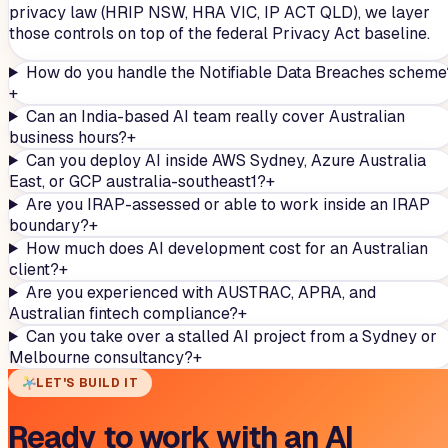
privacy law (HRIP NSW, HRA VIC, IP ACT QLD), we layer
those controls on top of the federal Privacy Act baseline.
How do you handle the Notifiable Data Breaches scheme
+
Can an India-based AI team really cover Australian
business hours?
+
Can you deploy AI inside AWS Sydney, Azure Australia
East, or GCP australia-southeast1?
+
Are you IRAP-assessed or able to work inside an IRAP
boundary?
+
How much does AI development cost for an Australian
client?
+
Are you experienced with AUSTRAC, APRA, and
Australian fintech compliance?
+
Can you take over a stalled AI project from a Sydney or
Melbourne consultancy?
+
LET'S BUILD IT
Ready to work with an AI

####################

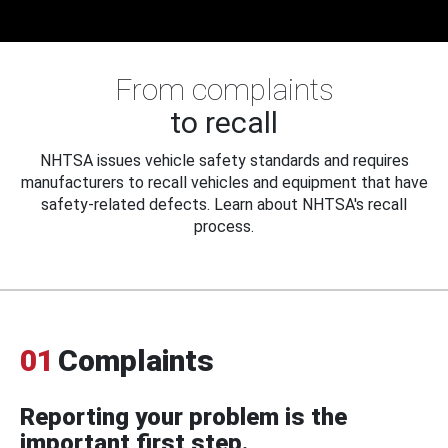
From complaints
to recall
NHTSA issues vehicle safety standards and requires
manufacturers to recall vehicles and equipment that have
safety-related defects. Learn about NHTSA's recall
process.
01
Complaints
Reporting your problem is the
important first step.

####################

• ACTION ITEM: Lines in the data that hold "Australian" must be located and copied.

• SOLVED PROBLEM:
Can an India-based AI team really cover Australian
How much does AI development cost for an Australian
Australian fintech compliance?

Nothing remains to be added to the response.